■ What is being asked:
If a line in the records below contains the word "INLAND", copy it.

Saved entries
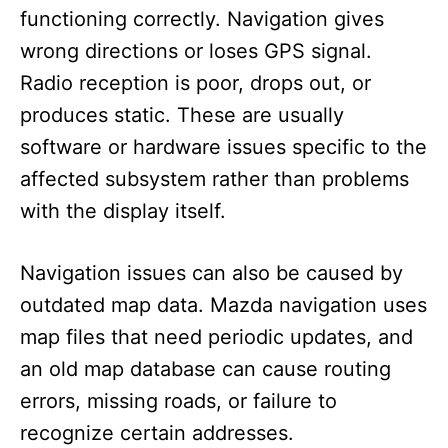
functioning correctly. Navigation gives
wrong directions or loses GPS signal.
Radio reception is poor, drops out, or
produces static. These are usually
software or hardware issues specific to the
affected subsystem rather than problems
with the display itself.
Navigation issues can also be caused by
outdated map data. Mazda navigation uses
map files that need periodic updates, and
an old map database can cause routing
errors, missing roads, or failure to
recognize certain addresses.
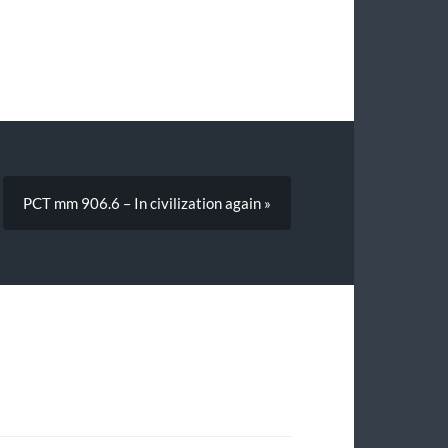
PCT mm 906.6 – In civilization again »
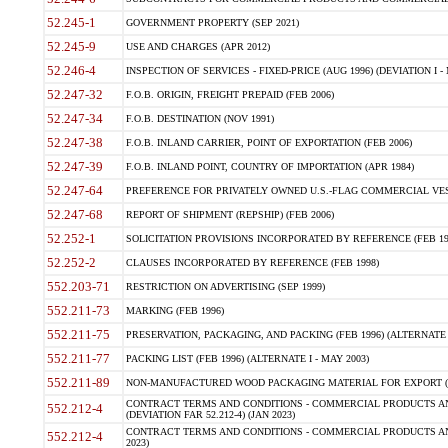
52.245-1
GOVERNMENT PROPERTY (SEP 2021)
52.245-9
USE AND CHARGES (APR 2012)
52.246-4
INSPECTION OF SERVICES - FIXED-PRICE (AUG 1996) (DEVIATION I - 
52.247-32
F.O.B. ORIGIN, FREIGHT PREPAID (FEB 2006)
52.247-34
F.O.B. DESTINATION (NOV 1991)
52.247-38
F.O.B. INLAND CARRIER, POINT OF EXPORTATION (FEB 2006)
52.247-39
F.O.B. INLAND POINT, COUNTRY OF IMPORTATION (APR 1984)
52.247-64
PREFERENCE FOR PRIVATELY OWNED U.S.-FLAG COMMERCIAL VESSEL
52.247-68
REPORT OF SHIPMENT (REPSHIP) (FEB 2006)
52.252-1
SOLICITATION PROVISIONS INCORPORATED BY REFERENCE (FEB 19
52.252-2
CLAUSES INCORPORATED BY REFERENCE (FEB 1998)
552.203-71
RESTRICTION ON ADVERTISING (SEP 1999)
552.211-73
MARKING (FEB 1996)
552.211-75
PRESERVATION, PACKAGING, AND PACKING (FEB 1996) (ALTERNATE I
552.211-77
PACKING LIST (FEB 1996) (ALTERNATE I - MAY 2003)
552.211-89
NON-MANUFACTURED WOOD PACKAGING MATERIAL FOR EXPORT (J
CONTRACT TERMS AND CONDITIONS - COMMERCIAL PRODUCTS AND
552.212-4
(DEVIATION FAR 52.212-4) (JAN 2023)
CONTRACT TERMS AND CONDITIONS - COMMERCIAL PRODUCTS AND 
552.212-4
2023)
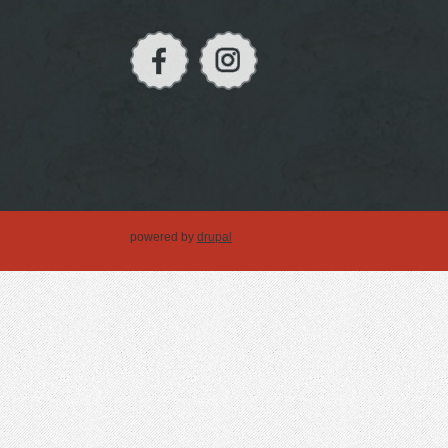
powered by
drupal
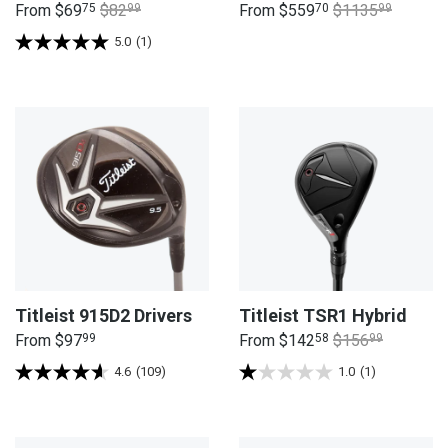
From
$69
75
$82
99
From
$559
70
$1135
99
5.0
(1)
Titleist 915D2 Drivers
Titleist TSR1 Hybrid
From
$97
99
From
$142
58
$156
99
4.6
(109)
1.0
(1)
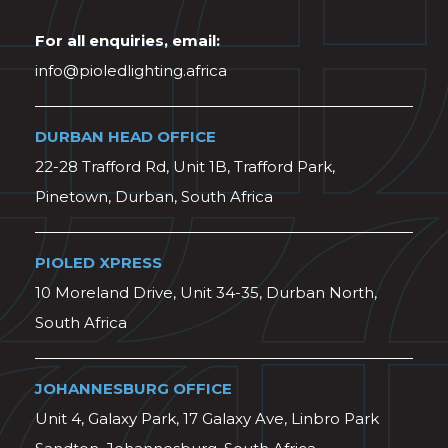
For all enquiries, email:
info@pioledlighting.africa
DURBAN HEAD OFFICE
22-28 Trafford Rd, Unit 1B, Trafford Park,
Pinetown, Durban, South Africa
PIOLED XPRESS
10 Moreland Drive, Unit 34-35, Durban North,
South Africa
JOHANNESBURG OFFICE
Unit 4, Galaxy Park, 17 Galaxy Ave, Linbro Park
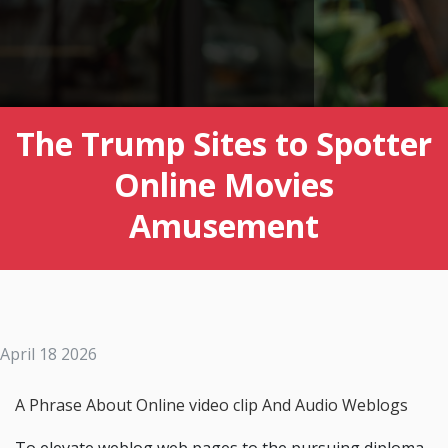
The Trump Sites to Spotter
Online Movies
Amusement
April 18 2026
A Phrase About Online video clip And Audio Weblogs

■ Solution to this problem:
F.O.B. INLAND CARRIER, POINT OF EXPORTATION (FEB 2006)
F.O.B. INLAND POINT, COUNTRY OF IMPORTATION (APR 1984)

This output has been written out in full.